In the interview, Peterson stated as follows concerning the investment at issue in the enforcement action.
“The government hasn’t released some important background about that. I made that investment before I joined Morgan Stanley. When I joined, I declared it to Morgan Stanley. Then, Morgan Stanley became familiar with that deal, and decided they wanted to buy in as well. So, I helped them to do that. Then, in– two– about a year and a half after that– essentially, just to make it very simple, Morgan Stanley forced me out of that deal. And I felt that was unfair, because it had been something I’d had before. Then, I brought them in, and then they were forcing me out. And so, about a year after that, I found a way to buy back in at the same price that I’d been forced out at. That’s still—a wrong action. When Morgan Stanley forced me out of the deal, I should’ve either quit, and thereby kept the investment, or I should’ve just accepted that they didn’t want me to be involved in the deal as long as the company was involved. But I don’t believe that that should be characterized as a, “web of deceit,” and whatever, to– you know, to take things from Morgan Stanley.”
The following exchange occurred between Scott Cohn (CNBC) and Peterson as to his decision to plead guilty.
COHN: So, why did you plead guilty to anything?

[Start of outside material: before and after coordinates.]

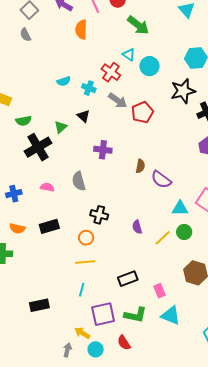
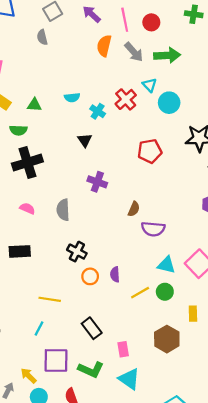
green arrow: (138, 25) -> (167, 55), turned -55
gray arrow: (118, 100) -> (134, 52), moved
green triangle: (61, 127) -> (34, 105), moved, turned 32
purple semicircle: (161, 180) -> (153, 229), turned -45
orange circle: (86, 238) -> (90, 276), moved
black rectangle: (128, 279) -> (92, 328), turned 60

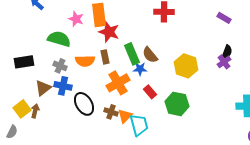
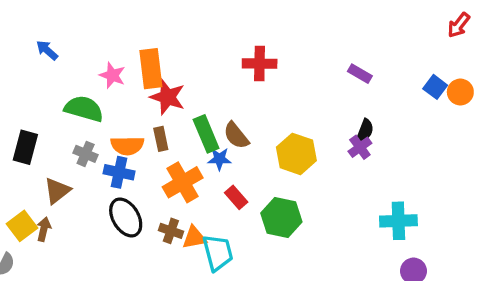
black rectangle: (24, 62) -> (25, 147), turned -66
blue cross: (63, 86) -> (119, 172), moved
orange triangle: (125, 116) -> (194, 238), turned 35

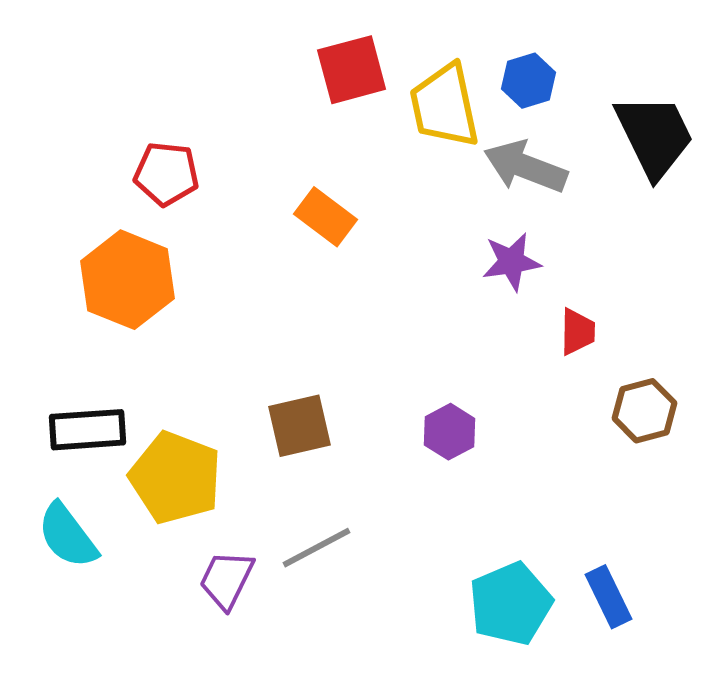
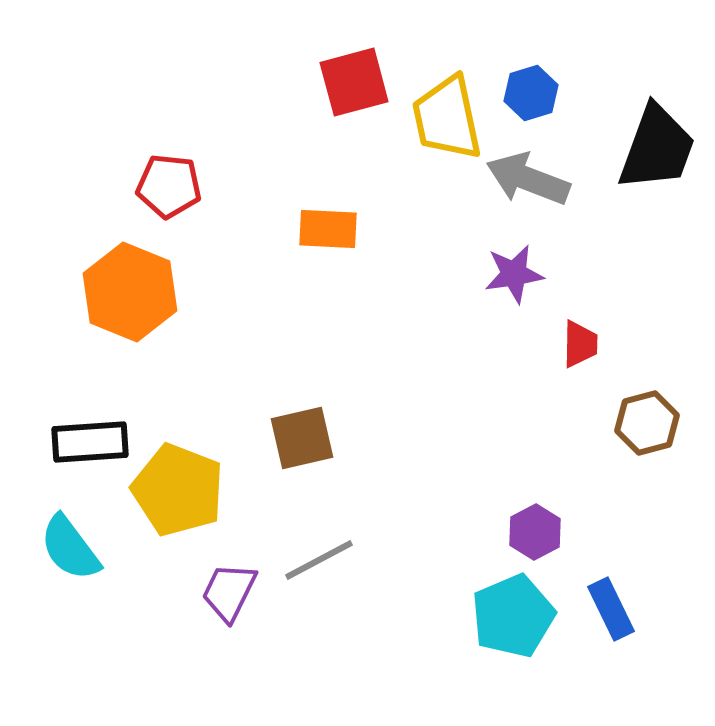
black trapezoid: (654, 136) -> (657, 148), turned 46
orange rectangle: (326, 217) -> (328, 229), turned -34
purple hexagon: (450, 432) -> (535, 532), moved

PETERSON: You know, it’s– I think, hopefully most people will never be in the position I had to be in. But when you’re an individual against the weight of the U.S. Government– and the U.S. Government, the Department of Justice, the SEC, perhaps it’s their way of doing things. They can have—a heavy stick, you know. That if you don’t cooperate with us, you’ll– you know, we’re going to do all these other things. And so, I just cooperated. You know, everybody’s different. Some people are fighters. I guess I’m not.
COHN: But, I mean, you– you’re giving away a lot. You’re– potentially giving away your freedom for a number of years?
PETERSON: In some sense, they took that away a long time ago in reality. Because once I started to cooperate– when they wanted to speak to me, I had to go speak to them. They were– literally, the SEC was harassing my family for years. But– at the end of the day, like I said, I agreed to cooperate, and so, I took that path.
In the interview Peterson criticized Morgan Stanley’s FCPA procedures and said the DOJ is lying to the public.
COHN: Do you– do you– do you feel like Morgan Stanley threw you overboard?
PETERSON: Yeah. Look, I did things wrong. I deserved to get fired. I never bribed anybody, so it’s still a mystery, a little bit why– you know, this whole case is– has been focused on that. Because as I’ve said, I know what I did. These are the things I did wrong. Morgan Stanley got off scot-free. And I think, you know, I have no– you know, desire for them to be harmed in any way, or you know. So– it’s not that. But what I feel bad about is– the government lying to the– to the public. And– saying that– they had this wonderful compliance– program, when in fact the government knows that it wasn’t getting into people’s heads. Which is what really matters.